[MATERIAL SUPPLIED Boundary: Start]

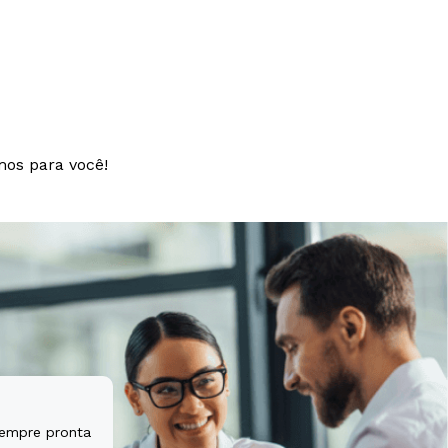
t aspernatur
tem sequi
mos para você!
sempre pronta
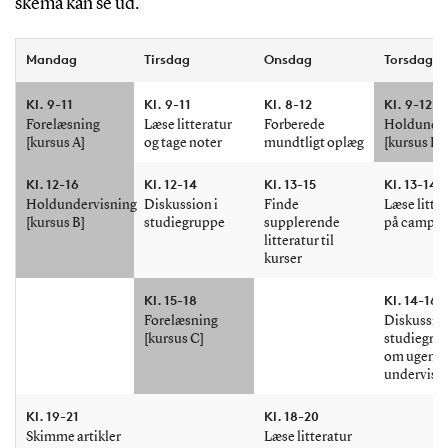
skema kan se ud.
Mandag
Tirsdag
Onsdag
Torsdag
Kl. 9-11
Kl. 9-11
Kl. 8-12
Kl. 9-12
Forelæsning
Læse litteratur
Forberede
Holdunder
[kursus A]
og tage noter
mundtligt oplæg
[kursus D]
Kl. 12-16
Kl. 12-14
Kl. 13-15
Kl. 13-14
Holdundervisning
Diskussion i
Finde
Læse litte
[kursus B]
studiegruppe
supplerende
på campu
litteratur til
kurser
Kl. 15-18
Kl. 14-16
Forelæsning
Diskussion
[kursus C]
studiegru
om ugens
undervisn
Kl. 19-21
Kl. 18-20
Skimme artikler
Læse litteratur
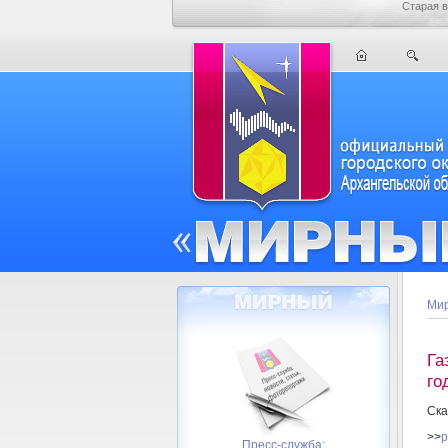
Старая в
Мир
Га
го
Ска
>>
p
Пресс-служба:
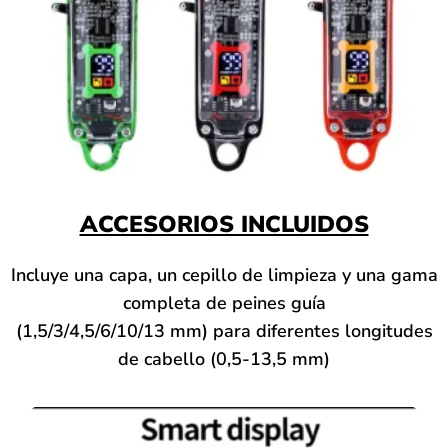
ACCESORIOS INCLUIDOS
Incluye una capa, un cepillo de limpieza y una gama
completa de peines guía
(1,5/3/4,5/6/10/13 mm) para diferentes longitudes
de cabello (0,5-13,5 mm)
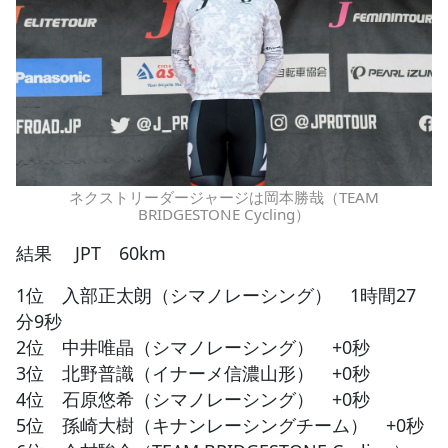
ネクストリーダージャージは岡本勝哉（TEAM
BRIDGESTONE Cycling）
結果 JPT 60km
1位 入部正太朗（シマノレーシング） 1時間27
分9秒
2位 中井唯晶（シマノレーシング） +0秒
3位 北野普識（イナーメ信濃山形） +0秒
4位 石原悠希（シマノレーシング） +0秒
5位 孫崎大樹（キナンレーシングチーム） +0秒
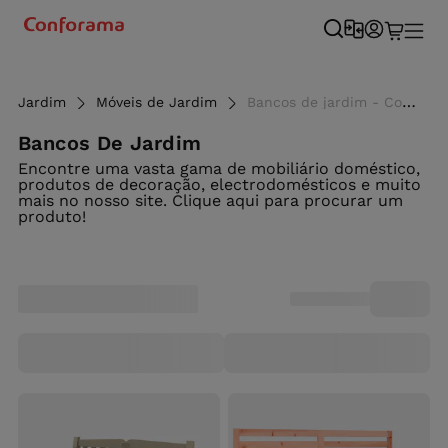
Jardim
Móveis de Jardim
Bancos de jardim - Conforama
Bancos De Jardim
Encontre uma vasta gama de mobiliário doméstico,
produtos de decoração, electrodomésticos e muito
mais no nosso site. Clique aqui para procurar um
produto!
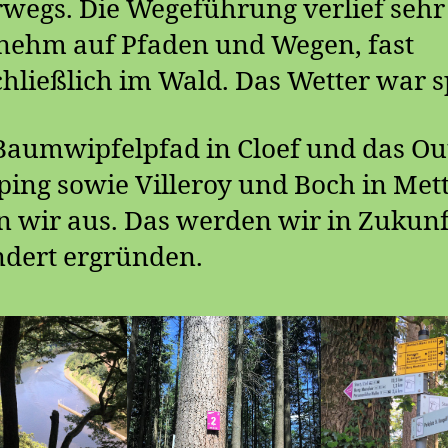
wegs. Die Wegeführung verlief sehr
nehm auf Pfaden und Wegen, fast
hließlich im Wald. Das Wetter war s
aumwipfelpfad in Cloef und das Out
ing sowie Villeroy und Boch in Met
n wir aus. Das werden wir in Zukunf
ndert ergründen.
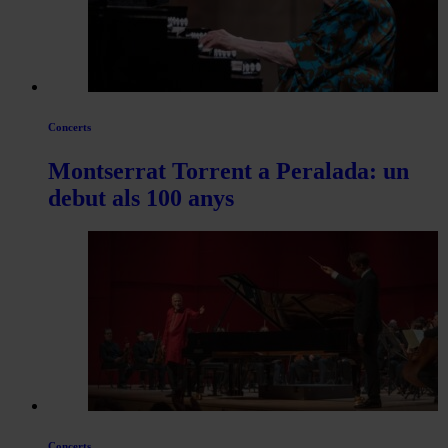
Concerts
Montserrat Torrent a Peralada: un
debut als 100 anys
Concerts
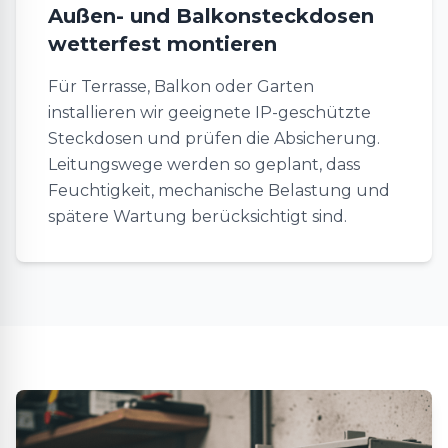
Außen- und Balkonsteckdosen
wetterfest montieren
Für Terrasse, Balkon oder Garten
installieren wir geeignete IP-geschützte
Steckdosen und prüfen die Absicherung.
Leitungswege werden so geplant, dass
Feuchtigkeit, mechanische Belastung und
spätere Wartung berücksichtigt sind.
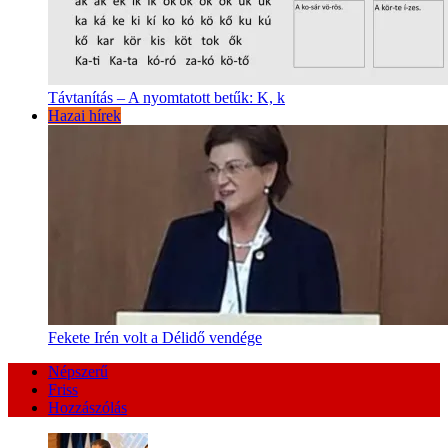
Távtanítás – A nyomtatott betűk: K, k
Hazai hírek
Fekete Irén volt a Délidő vendége
Népszerű
Friss
Hozzászólás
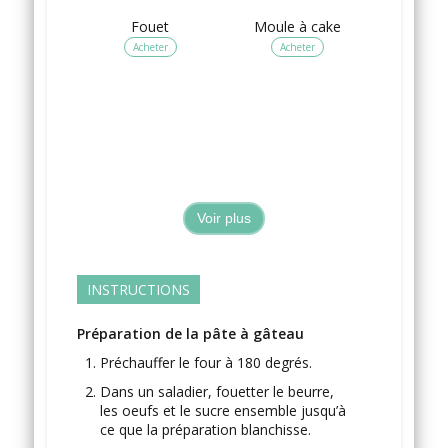
Fouet
Moule à cake
Acheter
Acheter
Voir plus
INSTRUCTIONS
Préparation de la pâte à gâteau
Préchauffer le four à 180 degrés.
Dans un saladier, fouetter le beurre,
les oeufs et le sucre ensemble jusqu’à
ce que la préparation blanchisse.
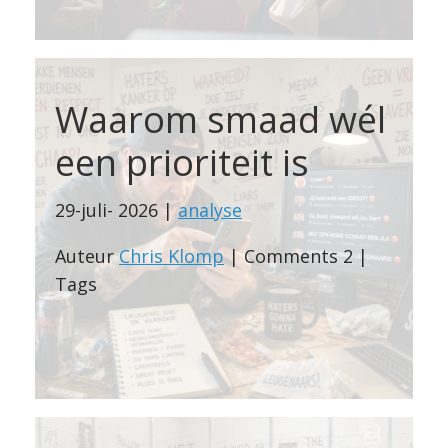
Waarom smaad wél
een prioriteit is
29-juli- 2026 |
analyse
Auteur
Chris Klomp
| Comments 2 |
Tags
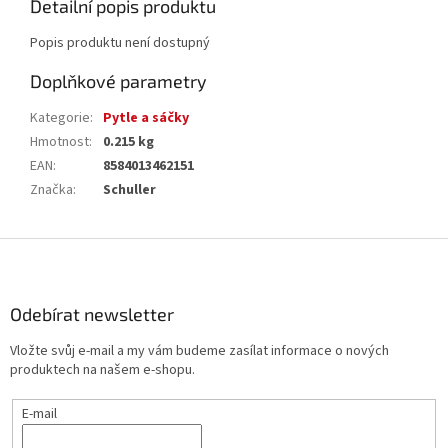
Detailní popis produktu
Popis produktu není dostupný
Doplňkové parametry
Kategorie
:
Pytle a sáčky
Hmotnost
:
0.215 kg
EAN
:
8584013462151
Značka
:
Schuller
Z
á
p
a
Odebírat newsletter
t
Vložte svůj e-mail a my vám budeme zasílat informace o nových
í
produktech na našem e-shopu.
E-mail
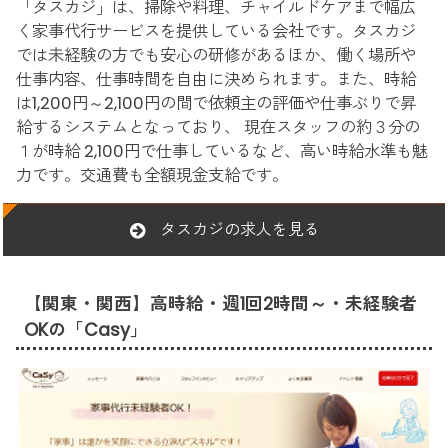
「タスカジ」は、掃除や料理、チャイルドケアまで幅広
く家事代行サービスを提供している会社です。タスカジ
では未経験の方でも安心の研修があるほか、働く場所や
仕事内容、仕事時間を自由に決められます。また、時給
は1,200円～2,100円の間で依頼主の評価や仕事ぶりで昇
給するシステムとなっており、 現在スタッフの約３分の
１が時給 2,100円で仕事しているなど、高い時給水準も魅
力です。交通費も全額現金支給です。
タスカジの求人を見る
【関東・関西】高時給・週1回2時間～・未経験者
OKの「Casy」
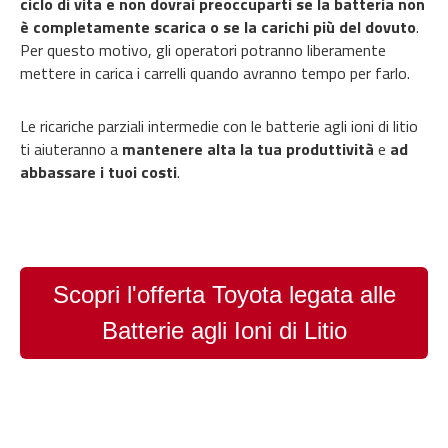
ciclo di vita e non dovrai preoccuparti se la batteria non
è completamente scarica o se la carichi più del dovuto
.
Per questo motivo, gli operatori potranno liberamente
mettere in carica i carrelli quando avranno tempo per farlo.
Le ricariche parziali intermedie con le batterie agli ioni di litio
ti aiuteranno a
mantenere alta la tua produttività
e
ad
abbassare i tuoi costi
.
Scopri l'offerta Toyota legata alle
Batterie agli Ioni di Litio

[MATERIAL SUPPLIED Boundary: End]

WORK TO COMPLETE. Keep the pictures out and transcribe the entries exactly.

REPLY TO THE EXERCISE.
t aspernatur
tem sequi
mos para você!
sempre pronta
skema kan se ud.
Mandag
Tirsdag
Onsdag
Torsdag
Kl. 9-11
Kl. 9-11
Kl. 8-12
Kl. 9-12
Forelæsning
Læse litteratur
Forberede
Holdunder
[kursus A]
og tage noter
mundtligt oplæg
[kursus D]
Kl. 12-16
Kl. 12-14
Kl. 13-15
Kl. 13-14
Holdundervisning
Diskussion i
Finde
Læse litte
[kursus B]
studiegruppe
supplerende
på campu
litteratur til
kurser
Kl. 15-18
Kl. 14-16
Forelæsning
Diskussion
[kursus C]
studiegru
om ugens
undervisn
Kl. 19-21
Kl. 18-20
Skimme artikler
Læse litteratur
Старая в
Мир
Га
го
Ска
>>
p
Пресс-служба:
ACCESORIOS INCLUIDOS
Incluye una capa, un cepillo de limpieza y una gama
completa de peines guía
(1,5/3/4,5/6/10/13 mm) para diferentes longitudes
de cabello (0,5-13,5 mm)
ネクストリーダージャージは岡本勝哉（TEAM
BRIDGESTONE Cycling）
結果 JPT 60km
1位 入部正太朗（シマノレーシング） 1時間27
分9秒
2位 中井唯晶（シマノレーシング） +0秒
3位 北野普識（イナーメ信濃山形） +0秒
4位 石原悠希（シマノレーシング） +0秒
5位 孫崎大樹（キナンレーシングチーム） +0秒
Jardim
Móveis de Jardim
Bancos de jardim - Conforama
Bancos De Jardim
Encontre uma vasta gama de mobiliário doméstico,
produtos de decoração, electrodomésticos e muito
mais no nosso site. Clique aqui para procurar um
produto!
wegs. Die Wegeführung verlief sehr
nehm auf Pfaden und Wegen, fast
hließlich im Wald. Das Wetter war s
aumwipfelpfad in Cloef und das Out
ing sowie Villeroy und Boch in Met
n wir aus. Das werden wir in Zukunf
ndert ergründen.
Concerts
Montserrat Torrent a Peralada: un
debut als 100 anys
Concerts
Außen- und Balkonsteckdosen
wetterfest montieren
Für Terrasse, Balkon oder Garten
installieren wir geeignete IP-geschützte
Steckdosen und prüfen die Absicherung.
Leitungswege werden so geplant, dass
Feuchtigkeit, mechanische Belastung und
spätere Wartung berücksichtigt sind.
Távtanítás – A nyomtatott betűk: K, k
Hazai hírek
Fekete Irén volt a Délidő vendége
Népszerű
Friss
Hozzászólás
Fouet
Moule à cake
Acheter
Acheter
Voir plus
INSTRUCTIONS
Préparation de la pâte à gâteau
Préchauffer le four à 180 degrés.
Dans un saladier, fouetter le beurre,
les oeufs et le sucre ensemble jusqu’à
ce que la préparation blanchisse.
Waarom smaad wél
een prioriteit is
29-juli- 2026 |
analyse
Auteur
Chris Klomp
| Comments 2 |
Tags
Detailní popis produktu
Popis produktu není dostupný
Doplňkové parametry
Kategorie
:
Pytle a sáčky
Hmotnost
:
0.215 kg
EAN
:
8584013462151
Značka
:
Schuller
Z
á
p
a
Odebírat newsletter
t
Vložte svůj e-mail a my vám budeme zasílat informace o nových
í
produktech na našem e-shopu.
E-mail
「タスカジ」は、掃除や料理、チャイルドケアまで幅広
く家事代行サービスを提供している会社です。タスカジ
では未経験の方でも安心の研修があるほか、働く場所や
仕事内容、仕事時間を自由に決められます。また、時給
は1,200円～2,100円の間で依頼主の評価や仕事ぶりで昇
給するシステムとなっており、 現在スタッフの約３分の
１が時給 2,100円で仕事しているなど、高い時給水準も魅
力です。交通費も全額現金支給です。
タスカジの求人を見る
【関東・関西】高時給・週1回2時間～・未経験者
OKの「Casy」
ciclo di vita e non dovrai preoccuparti se la batteria non
è completamente scarica o se la carichi più del dovuto
.
Per questo motivo, gli operatori potranno liberamente
mettere in carica i carrelli quando avranno tempo per farlo.
Le ricariche parziali intermedie con le batterie agli ioni di litio
ti aiuteranno a
mantenere alta la tua produttività
e
ad
abbassare i tuoi costi
.
Scopri l'offerta Toyota legata alle
Batterie agli Ioni di Litio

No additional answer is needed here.